##### #1. On Training Targets and Objective Functions for Deep-Learning-Based Audio-Visual Speech Enhancement
###### Daniel Michelsanti, Zheng-Hua Tan, Sigurdur Sigurdsson, Jesper Jensen
Audio-visual speech enhancement (AV-SE) is the task of improving speech quality and intelligibility in a noisy environment using audio and visual information from a talker. Recently, deep learning techniques have been adopted to solve the AV-SE task in a supervised manner. In this context, the choice of the target, i.e. the quantity to be estimated, and the objective function, which quantifies the quality of this estimate, to be used for training is critical for the performance. This work is the first that presents an experimental study of a range of different targets and objective functions used to train a deep-learning-based AV-SE system. The results show that the approaches that directly estimate a mask perform the best overall in terms of estimated speech quality and intelligibility, although the model that directly estimates the log magnitude spectrum performs as good in terms of estimated speech quality.
##### #2. Effects of Lombard Reflex on the Performance of Deep-Learning-Based Audio-Visual Speech Enhancement Systems
###### Daniel Michelsanti, Zheng-Hua Tan, Sigurdur Sigurdsson, Jesper Jensen
Humans tend to change their way of speaking when they are immersed in a noisy environment, a reflex known as Lombard effect. Current speech enhancement systems based on deep learning do not usually take into account this change in the speaking style, because they are trained with neutral (non-Lombard) speech utterances recorded under quiet conditions to which noise is artificially added. In this paper, we investigate the effects that the Lombard reflex has on the performance of audio-visual speech enhancement systems based on deep learning. The results show that a gap in the performance of as much as approximately 5 dB between the systems trained on neutral speech and the ones trained on Lombard speech exists. This indicates the benefit of taking into account the mismatch between neutral and Lombard speech in the design of audio-visual speech enhancement systems.

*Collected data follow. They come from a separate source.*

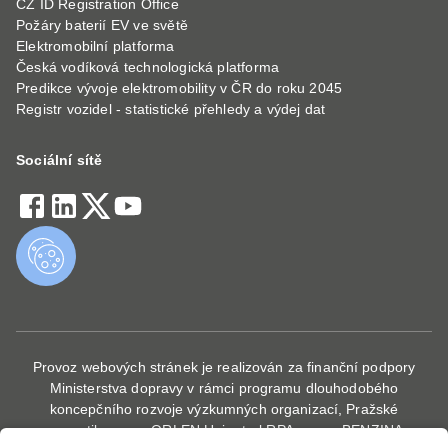
CZ ID Registration Office
Požáry baterií EV ve světě
Elektromobilní platforma
Česká vodíková technologická platforma
Predikce vývoje elektromobility v ČR do roku 2045
Registr vozidel - statistické přehledy a výdej dat
Sociální sítě
Provoz webových stránek je realizován za finanční podpory
Ministerstva dopravy v rámci programu dlouhodobého
koncepčního rozvoje výzkumných organizací, Pražské
energetiky, a. s., ORLEN Unipetrol RPA s.r.o. - BENZINA,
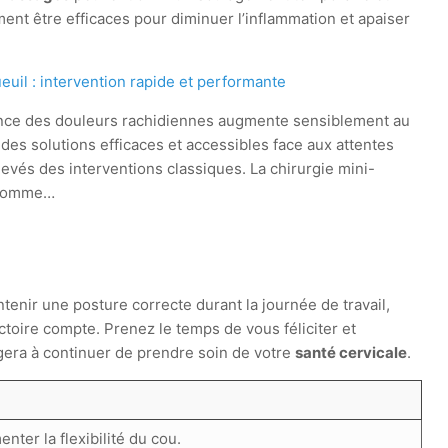
nt être efficaces pour diminuer l’inflammation et apaiser
euil : intervention rapide et performante
ence des douleurs rachidiennes augmente sensiblement au
des solutions efficaces et accessibles face aux attentes
evés des interventions classiques. La chirurgie mini-
e comme…
ntenir une posture correcte durant la journée de travail,
ctoire compte. Prenez le temps de vous féliciter et
era à continuer de prendre soin de votre
santé cervicale
.
ter la flexibilité du cou.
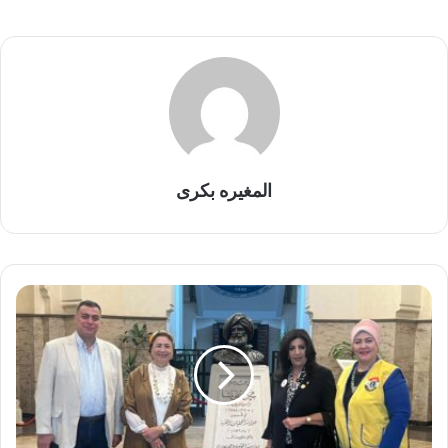
المغيره بكرى
خ
ط
و
ة
ج
د
ي
د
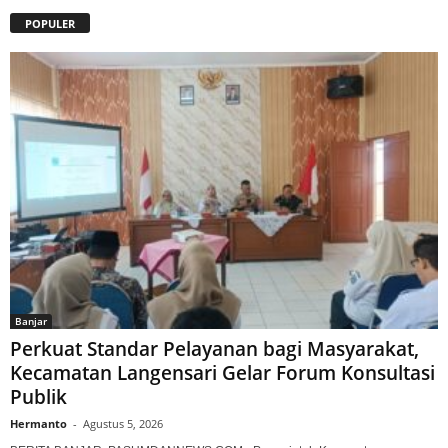
POPULER
Banjar
Perkuat Standar Pelayanan bagi Masyarakat,
Kecamatan Langensari Gelar Forum Konsultasi
Publik
Hermanto
-
Agustus 5, 2026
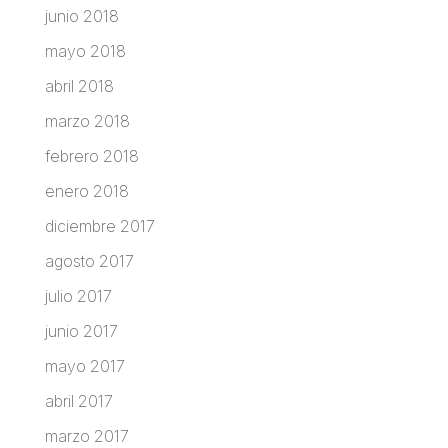
junio 2018
mayo 2018
abril 2018
marzo 2018
febrero 2018
enero 2018
diciembre 2017
agosto 2017
julio 2017
junio 2017
mayo 2017
abril 2017
marzo 2017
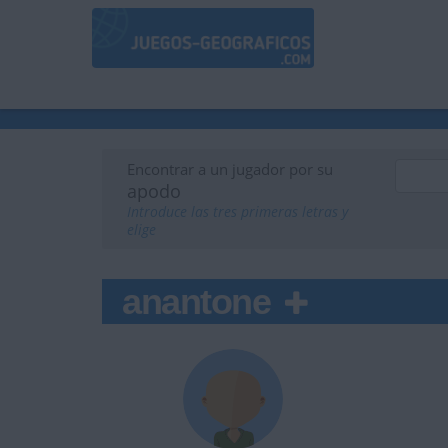
Encontrar a un jugador por su
apodo
Introduce las tres primeras letras y
elige
anantone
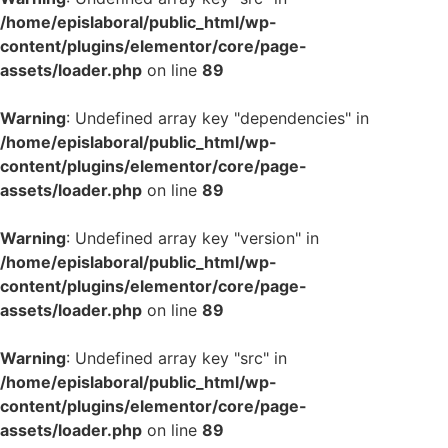
/home/epislaboral/public_html/wp-
content/plugins/elementor/core/page-
assets/loader.php
on line
89
Warning
: Undefined array key "dependencies" in
/home/epislaboral/public_html/wp-
content/plugins/elementor/core/page-
assets/loader.php
on line
89
Warning
: Undefined array key "version" in
/home/epislaboral/public_html/wp-
content/plugins/elementor/core/page-
assets/loader.php
on line
89
Warning
: Undefined array key "src" in
/home/epislaboral/public_html/wp-
content/plugins/elementor/core/page-
assets/loader.php
on line
89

##### #3. Robust universal neural vocoding
###### Jaime Lorenzo-Trueba, Thomas Drugman, Javier Latorre, Thomas Merritt, Bartosz Putrycz, Roberto Barra-Chicote
This paper introduces a robust universal neural vocoder trained with 74 speakers (comprised of both genders) coming from 17 languages. This vocoder is shown to be capable of generating speech of consistently good quality (98% relative mean MUSHRA when compared to natural speech) regardless of whether the input spectrogram comes from a speaker, style or recording condition seen during training or from an out-of-domain scenario. Together with the system, we present a full text-to-speech analysis of robustness of a number of implemented systems. The complexity of systems tested range from a convolutional neural networks-based system conditioned on linguistics to a recurrent neural networks-based system conditioned on mel-spectrograms. The analysis shows that convolutional neural networks-based systems are prone to occasional instabilities, while the recurrent approaches are significantly more stable and capable of providing universalizing robustness.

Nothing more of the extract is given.